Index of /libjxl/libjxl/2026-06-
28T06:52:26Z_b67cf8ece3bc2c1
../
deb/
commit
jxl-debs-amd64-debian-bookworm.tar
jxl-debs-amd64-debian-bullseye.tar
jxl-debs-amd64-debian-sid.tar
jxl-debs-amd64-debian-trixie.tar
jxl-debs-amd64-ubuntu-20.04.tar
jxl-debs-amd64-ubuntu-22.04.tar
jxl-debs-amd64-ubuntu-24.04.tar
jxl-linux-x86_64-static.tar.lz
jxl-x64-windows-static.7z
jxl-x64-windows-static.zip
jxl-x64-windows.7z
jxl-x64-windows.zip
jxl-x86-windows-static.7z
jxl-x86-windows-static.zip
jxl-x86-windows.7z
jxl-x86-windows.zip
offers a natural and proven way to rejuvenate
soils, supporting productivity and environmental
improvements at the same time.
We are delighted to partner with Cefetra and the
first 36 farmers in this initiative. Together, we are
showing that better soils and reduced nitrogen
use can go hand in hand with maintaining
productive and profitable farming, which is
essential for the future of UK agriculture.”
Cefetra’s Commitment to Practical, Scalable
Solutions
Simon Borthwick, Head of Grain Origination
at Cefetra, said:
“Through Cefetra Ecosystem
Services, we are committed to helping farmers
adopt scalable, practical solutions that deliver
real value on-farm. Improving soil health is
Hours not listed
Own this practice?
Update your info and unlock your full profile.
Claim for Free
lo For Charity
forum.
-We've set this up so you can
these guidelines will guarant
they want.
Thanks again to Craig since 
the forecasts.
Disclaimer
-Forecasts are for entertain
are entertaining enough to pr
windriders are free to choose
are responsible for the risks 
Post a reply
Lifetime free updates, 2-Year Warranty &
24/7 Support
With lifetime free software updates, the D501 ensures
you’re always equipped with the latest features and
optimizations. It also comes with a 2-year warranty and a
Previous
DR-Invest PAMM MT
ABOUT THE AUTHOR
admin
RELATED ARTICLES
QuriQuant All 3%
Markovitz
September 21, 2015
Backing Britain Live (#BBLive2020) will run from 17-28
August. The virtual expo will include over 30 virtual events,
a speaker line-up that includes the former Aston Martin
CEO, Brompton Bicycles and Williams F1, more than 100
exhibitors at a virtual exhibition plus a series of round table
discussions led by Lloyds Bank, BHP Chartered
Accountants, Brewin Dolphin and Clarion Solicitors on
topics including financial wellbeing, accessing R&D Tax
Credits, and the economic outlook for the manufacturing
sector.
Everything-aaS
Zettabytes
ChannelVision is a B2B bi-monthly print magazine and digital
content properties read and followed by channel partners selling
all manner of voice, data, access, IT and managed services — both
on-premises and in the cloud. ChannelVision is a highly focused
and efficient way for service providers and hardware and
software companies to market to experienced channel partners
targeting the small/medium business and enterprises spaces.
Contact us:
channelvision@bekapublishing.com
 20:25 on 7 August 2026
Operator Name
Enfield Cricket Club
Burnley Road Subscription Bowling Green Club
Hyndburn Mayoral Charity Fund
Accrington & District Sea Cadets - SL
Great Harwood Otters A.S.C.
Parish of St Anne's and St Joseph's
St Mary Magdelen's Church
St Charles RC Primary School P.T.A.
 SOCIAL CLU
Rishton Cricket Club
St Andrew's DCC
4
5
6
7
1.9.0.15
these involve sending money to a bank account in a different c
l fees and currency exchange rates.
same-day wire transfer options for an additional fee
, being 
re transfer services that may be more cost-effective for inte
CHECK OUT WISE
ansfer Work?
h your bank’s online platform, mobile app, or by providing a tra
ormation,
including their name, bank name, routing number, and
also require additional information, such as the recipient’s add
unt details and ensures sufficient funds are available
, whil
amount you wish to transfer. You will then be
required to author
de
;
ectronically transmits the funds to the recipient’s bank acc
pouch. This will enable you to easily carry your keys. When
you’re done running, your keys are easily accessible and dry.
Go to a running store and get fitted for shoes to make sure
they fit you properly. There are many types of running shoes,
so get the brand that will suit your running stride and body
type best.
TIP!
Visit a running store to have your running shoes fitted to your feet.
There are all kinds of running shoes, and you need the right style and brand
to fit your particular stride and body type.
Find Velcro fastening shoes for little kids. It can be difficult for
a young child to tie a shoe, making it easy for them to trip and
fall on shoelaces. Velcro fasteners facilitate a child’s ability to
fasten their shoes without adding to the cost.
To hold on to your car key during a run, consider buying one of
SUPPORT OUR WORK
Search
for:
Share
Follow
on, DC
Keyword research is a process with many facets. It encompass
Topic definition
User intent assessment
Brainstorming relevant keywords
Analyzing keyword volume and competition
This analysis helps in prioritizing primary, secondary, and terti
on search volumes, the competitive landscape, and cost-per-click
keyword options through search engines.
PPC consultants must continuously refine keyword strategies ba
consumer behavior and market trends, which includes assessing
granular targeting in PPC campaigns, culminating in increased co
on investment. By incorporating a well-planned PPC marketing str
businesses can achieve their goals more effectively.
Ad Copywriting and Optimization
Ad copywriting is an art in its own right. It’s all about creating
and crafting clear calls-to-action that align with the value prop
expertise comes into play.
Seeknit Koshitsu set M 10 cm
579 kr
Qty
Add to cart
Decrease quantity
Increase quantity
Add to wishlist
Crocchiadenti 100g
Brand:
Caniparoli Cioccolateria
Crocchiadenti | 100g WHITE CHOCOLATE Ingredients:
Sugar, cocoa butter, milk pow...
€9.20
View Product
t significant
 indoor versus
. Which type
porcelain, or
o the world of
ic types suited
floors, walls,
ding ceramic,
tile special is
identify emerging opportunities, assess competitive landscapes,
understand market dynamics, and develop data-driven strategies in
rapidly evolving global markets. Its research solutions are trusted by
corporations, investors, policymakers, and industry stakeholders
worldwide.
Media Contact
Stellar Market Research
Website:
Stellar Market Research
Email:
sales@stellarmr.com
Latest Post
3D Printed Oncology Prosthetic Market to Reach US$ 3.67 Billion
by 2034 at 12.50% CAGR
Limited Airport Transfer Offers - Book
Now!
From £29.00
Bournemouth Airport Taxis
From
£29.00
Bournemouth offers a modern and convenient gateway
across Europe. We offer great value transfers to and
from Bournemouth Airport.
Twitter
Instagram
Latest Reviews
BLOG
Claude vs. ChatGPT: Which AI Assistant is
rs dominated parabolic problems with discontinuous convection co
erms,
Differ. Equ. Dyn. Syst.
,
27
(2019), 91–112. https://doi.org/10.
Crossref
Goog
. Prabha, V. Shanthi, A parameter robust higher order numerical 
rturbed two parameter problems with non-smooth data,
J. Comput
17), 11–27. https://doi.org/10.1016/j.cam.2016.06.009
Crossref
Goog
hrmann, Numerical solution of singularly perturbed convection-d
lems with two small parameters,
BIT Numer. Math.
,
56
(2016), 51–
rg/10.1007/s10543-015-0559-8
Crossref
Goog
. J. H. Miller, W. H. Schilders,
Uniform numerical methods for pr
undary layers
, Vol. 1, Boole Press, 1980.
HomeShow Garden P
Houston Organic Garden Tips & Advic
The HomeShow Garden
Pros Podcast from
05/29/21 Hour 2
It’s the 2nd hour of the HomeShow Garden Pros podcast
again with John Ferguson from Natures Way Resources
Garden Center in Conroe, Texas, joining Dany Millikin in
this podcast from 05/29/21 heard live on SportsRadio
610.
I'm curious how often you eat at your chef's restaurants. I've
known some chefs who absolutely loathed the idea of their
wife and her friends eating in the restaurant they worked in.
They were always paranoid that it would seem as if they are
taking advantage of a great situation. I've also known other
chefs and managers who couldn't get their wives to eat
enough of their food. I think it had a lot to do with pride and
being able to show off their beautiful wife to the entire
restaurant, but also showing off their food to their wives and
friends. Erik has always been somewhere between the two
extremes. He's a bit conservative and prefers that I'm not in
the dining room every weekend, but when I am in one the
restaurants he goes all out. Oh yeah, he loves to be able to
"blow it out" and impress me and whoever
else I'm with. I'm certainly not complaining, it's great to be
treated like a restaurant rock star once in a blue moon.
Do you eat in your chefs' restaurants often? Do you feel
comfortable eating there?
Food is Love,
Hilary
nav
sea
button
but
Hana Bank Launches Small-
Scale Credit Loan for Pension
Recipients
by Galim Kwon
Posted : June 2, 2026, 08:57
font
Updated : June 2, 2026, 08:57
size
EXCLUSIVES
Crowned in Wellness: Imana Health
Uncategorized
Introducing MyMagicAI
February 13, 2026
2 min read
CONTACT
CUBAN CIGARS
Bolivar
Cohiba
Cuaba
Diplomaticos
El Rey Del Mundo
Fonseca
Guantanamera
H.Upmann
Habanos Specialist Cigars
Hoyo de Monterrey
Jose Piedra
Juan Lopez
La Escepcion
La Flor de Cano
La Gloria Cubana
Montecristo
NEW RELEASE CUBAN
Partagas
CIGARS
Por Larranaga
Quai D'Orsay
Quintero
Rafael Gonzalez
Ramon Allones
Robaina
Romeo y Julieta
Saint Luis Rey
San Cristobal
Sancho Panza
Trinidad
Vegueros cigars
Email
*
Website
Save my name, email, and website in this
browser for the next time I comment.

-*-

> _Brief_
Would you retype the lines above from the one with "are entertaining enough to pr" down to the one with "With lifetime free", word for word, both ends included and no other lines?

> _Finished exercise_
are entertaining enough to pr
windriders are free to choose
are responsible for the risks 
Post a reply
Lifetime free updates, 2-Year Warranty &
24/7 Support
With lifetime free software updates, the D501 ensures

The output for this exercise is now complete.